Exercise data section start

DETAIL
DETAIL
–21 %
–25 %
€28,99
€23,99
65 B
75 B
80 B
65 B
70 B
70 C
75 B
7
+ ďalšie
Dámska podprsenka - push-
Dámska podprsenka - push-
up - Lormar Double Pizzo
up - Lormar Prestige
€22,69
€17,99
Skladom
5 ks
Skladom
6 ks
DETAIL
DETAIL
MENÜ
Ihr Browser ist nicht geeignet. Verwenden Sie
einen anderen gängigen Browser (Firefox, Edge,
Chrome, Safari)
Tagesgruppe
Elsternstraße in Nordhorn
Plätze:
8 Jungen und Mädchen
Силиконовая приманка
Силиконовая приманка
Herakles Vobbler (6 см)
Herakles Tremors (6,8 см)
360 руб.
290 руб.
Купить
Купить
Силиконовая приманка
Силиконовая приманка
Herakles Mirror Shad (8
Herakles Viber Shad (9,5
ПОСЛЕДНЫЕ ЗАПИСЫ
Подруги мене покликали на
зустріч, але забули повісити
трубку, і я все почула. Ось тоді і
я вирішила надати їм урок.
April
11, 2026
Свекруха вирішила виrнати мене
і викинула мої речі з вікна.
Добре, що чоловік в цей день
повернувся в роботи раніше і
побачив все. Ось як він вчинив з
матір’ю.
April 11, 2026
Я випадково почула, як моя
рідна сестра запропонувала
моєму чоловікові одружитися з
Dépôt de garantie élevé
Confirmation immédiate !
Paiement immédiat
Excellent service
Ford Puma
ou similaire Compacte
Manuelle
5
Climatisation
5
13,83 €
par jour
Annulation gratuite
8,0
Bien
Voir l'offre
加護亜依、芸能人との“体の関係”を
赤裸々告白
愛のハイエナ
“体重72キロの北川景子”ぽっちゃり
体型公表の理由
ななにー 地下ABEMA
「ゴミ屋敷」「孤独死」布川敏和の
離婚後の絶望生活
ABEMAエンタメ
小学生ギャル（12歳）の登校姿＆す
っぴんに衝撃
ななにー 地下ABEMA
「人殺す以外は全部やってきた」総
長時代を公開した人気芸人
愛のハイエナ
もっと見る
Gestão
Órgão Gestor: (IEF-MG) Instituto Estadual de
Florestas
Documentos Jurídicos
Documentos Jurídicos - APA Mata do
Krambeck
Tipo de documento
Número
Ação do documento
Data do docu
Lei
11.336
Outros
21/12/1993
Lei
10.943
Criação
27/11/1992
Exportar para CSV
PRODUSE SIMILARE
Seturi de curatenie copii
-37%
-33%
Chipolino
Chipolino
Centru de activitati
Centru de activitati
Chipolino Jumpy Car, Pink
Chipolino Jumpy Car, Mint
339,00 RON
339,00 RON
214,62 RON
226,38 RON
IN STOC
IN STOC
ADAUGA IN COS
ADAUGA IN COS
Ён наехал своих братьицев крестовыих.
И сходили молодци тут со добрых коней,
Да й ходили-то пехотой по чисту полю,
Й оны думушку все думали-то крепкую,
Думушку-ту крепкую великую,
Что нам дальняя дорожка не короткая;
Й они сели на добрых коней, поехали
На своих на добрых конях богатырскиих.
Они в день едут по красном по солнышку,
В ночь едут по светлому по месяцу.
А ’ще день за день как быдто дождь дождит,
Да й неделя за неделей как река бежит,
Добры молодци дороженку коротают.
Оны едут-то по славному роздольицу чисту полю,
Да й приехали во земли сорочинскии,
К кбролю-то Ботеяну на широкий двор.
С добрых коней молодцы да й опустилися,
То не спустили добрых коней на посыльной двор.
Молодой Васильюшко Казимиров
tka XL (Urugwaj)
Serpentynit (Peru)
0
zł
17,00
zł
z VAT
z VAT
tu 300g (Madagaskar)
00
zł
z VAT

Exercise data section end
Exercise data section start

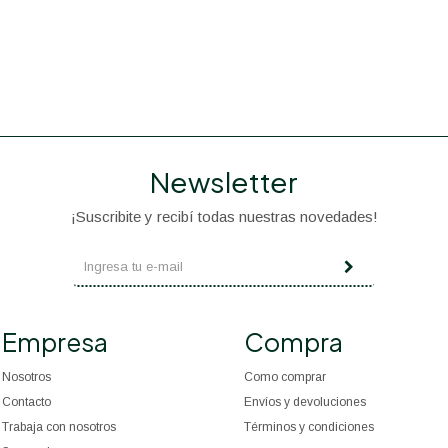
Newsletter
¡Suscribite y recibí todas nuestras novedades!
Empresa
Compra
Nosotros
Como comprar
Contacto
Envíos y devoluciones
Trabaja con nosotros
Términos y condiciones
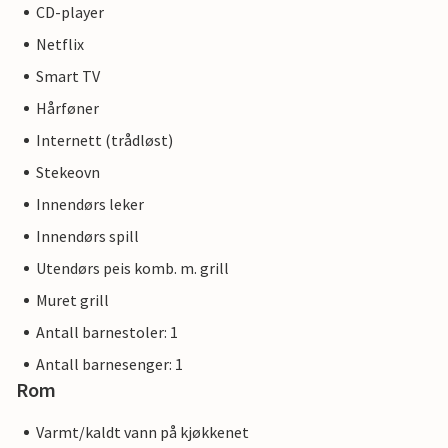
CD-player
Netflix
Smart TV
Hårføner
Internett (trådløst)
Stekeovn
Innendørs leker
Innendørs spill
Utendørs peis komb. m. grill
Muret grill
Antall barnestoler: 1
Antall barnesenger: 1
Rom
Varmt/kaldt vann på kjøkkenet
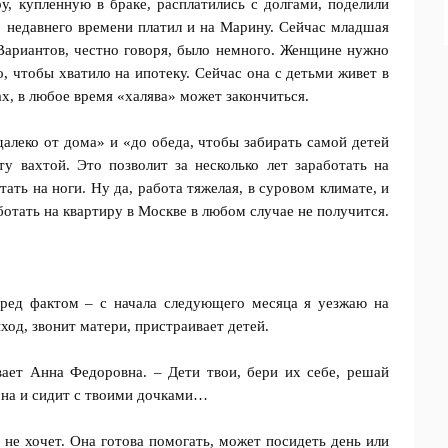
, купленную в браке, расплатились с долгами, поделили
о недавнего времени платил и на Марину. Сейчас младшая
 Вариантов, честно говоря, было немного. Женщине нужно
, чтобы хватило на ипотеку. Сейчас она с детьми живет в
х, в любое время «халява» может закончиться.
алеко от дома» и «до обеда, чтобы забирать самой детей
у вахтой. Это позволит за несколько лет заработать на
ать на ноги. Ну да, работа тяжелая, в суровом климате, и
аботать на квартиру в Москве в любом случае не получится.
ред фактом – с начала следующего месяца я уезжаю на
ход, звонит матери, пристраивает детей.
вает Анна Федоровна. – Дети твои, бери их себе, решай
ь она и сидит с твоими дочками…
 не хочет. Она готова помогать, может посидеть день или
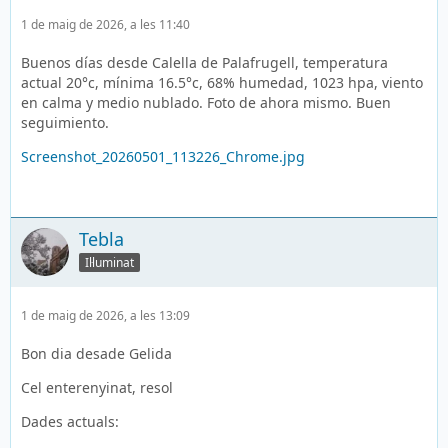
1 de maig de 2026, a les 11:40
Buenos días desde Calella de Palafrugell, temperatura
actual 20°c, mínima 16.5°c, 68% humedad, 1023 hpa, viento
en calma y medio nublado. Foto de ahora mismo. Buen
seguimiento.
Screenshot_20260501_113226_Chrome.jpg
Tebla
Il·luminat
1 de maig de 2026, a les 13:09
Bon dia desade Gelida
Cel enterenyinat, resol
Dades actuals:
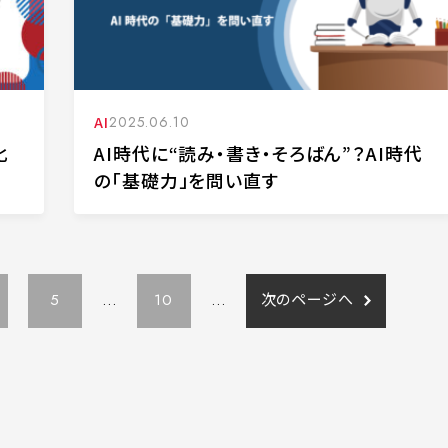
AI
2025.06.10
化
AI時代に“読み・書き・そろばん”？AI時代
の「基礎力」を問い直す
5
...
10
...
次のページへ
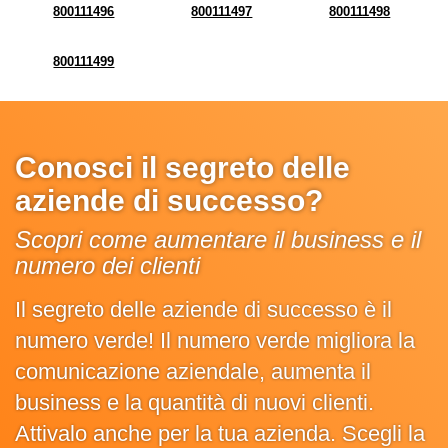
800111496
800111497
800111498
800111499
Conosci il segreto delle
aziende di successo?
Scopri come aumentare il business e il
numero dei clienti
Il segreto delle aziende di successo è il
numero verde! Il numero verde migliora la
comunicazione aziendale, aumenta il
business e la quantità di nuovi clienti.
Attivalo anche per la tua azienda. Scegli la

Exercise data section end
Exercise data section start

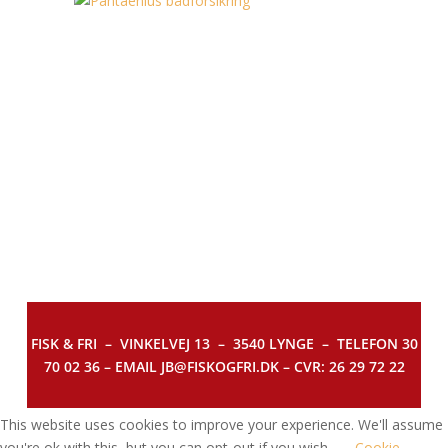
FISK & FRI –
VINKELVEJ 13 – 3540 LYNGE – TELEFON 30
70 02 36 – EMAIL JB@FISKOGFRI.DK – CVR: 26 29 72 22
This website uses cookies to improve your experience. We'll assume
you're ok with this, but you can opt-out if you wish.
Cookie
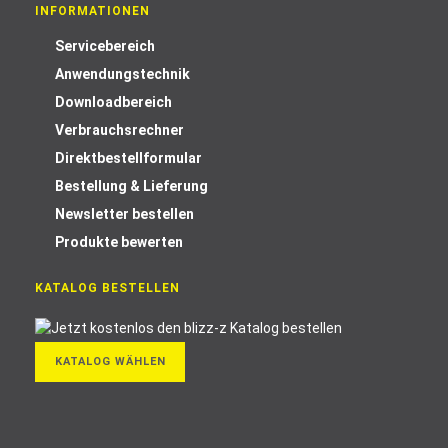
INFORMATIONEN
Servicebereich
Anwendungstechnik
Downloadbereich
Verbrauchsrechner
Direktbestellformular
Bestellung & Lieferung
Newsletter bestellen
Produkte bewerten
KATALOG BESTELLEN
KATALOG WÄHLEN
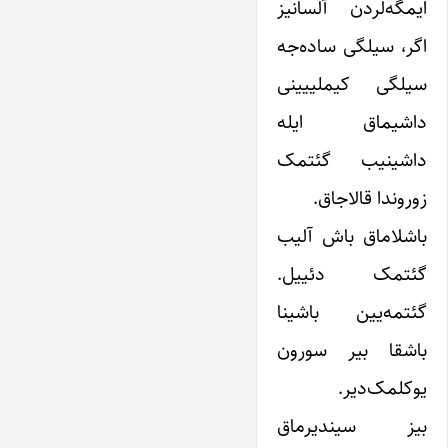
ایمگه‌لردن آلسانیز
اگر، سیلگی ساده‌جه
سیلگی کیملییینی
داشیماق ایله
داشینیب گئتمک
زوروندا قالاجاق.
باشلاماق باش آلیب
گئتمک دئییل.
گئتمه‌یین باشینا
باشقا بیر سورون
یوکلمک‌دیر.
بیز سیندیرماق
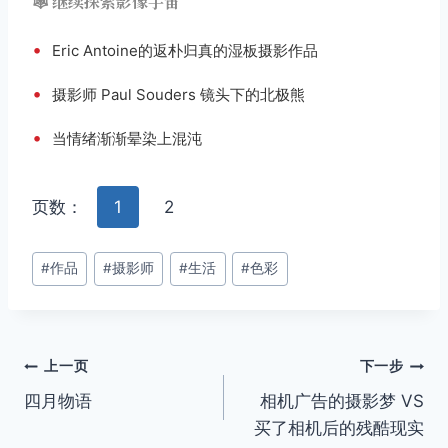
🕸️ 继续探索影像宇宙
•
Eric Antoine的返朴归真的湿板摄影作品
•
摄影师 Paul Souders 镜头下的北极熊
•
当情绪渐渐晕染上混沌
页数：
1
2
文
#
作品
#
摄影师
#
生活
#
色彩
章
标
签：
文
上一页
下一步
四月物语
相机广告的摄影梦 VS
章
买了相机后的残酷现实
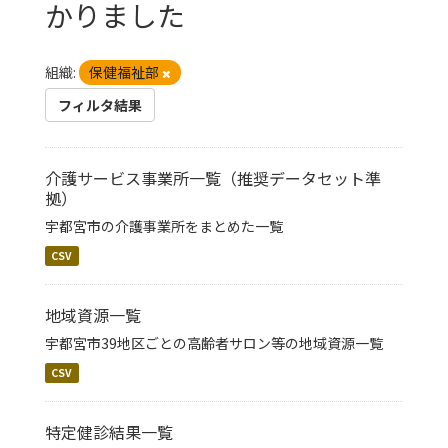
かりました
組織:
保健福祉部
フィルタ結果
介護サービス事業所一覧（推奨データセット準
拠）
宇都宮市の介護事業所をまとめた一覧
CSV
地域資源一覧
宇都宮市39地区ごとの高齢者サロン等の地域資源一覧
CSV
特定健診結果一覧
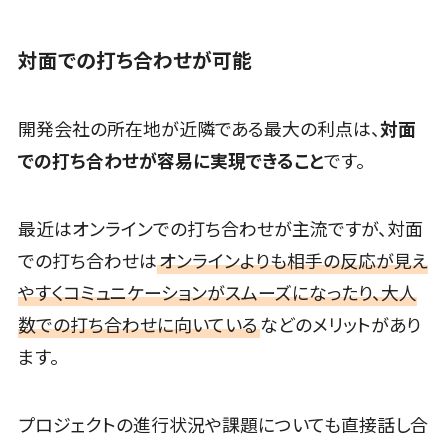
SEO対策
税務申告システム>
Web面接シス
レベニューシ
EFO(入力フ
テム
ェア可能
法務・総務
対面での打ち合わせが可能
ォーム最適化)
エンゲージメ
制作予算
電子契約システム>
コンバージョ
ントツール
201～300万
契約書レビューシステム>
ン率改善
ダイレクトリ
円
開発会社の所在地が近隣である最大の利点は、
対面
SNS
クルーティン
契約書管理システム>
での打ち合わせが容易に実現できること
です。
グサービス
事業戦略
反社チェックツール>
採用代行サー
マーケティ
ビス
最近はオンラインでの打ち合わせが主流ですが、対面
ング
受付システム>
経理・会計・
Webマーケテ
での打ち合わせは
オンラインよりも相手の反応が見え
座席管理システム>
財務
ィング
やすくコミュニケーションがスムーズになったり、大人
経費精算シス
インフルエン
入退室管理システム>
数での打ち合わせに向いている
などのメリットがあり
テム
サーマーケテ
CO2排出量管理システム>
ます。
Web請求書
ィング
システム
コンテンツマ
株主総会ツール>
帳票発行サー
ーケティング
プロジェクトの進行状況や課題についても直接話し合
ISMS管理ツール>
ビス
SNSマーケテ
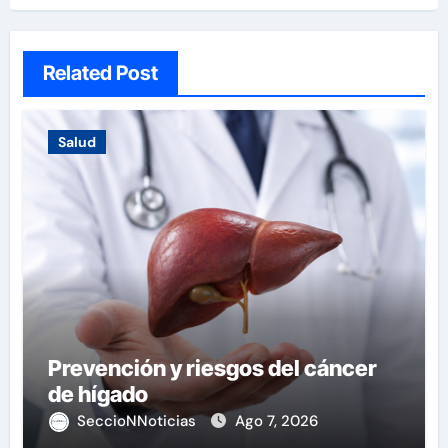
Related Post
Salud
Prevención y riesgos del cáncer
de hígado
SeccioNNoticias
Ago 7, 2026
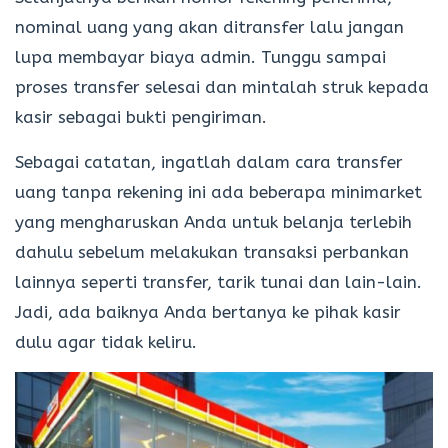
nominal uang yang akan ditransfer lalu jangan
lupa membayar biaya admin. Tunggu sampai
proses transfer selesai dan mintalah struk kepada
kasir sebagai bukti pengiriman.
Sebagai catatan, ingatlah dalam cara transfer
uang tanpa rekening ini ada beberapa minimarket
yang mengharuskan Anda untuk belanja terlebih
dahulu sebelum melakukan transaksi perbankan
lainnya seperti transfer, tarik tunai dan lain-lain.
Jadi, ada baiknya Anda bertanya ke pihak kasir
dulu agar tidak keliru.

Exercise data section end

• **About this exercise**:
Say how many lines of the data include the word "едут". Nothing other than the number should be given.

• **Answer section**:
3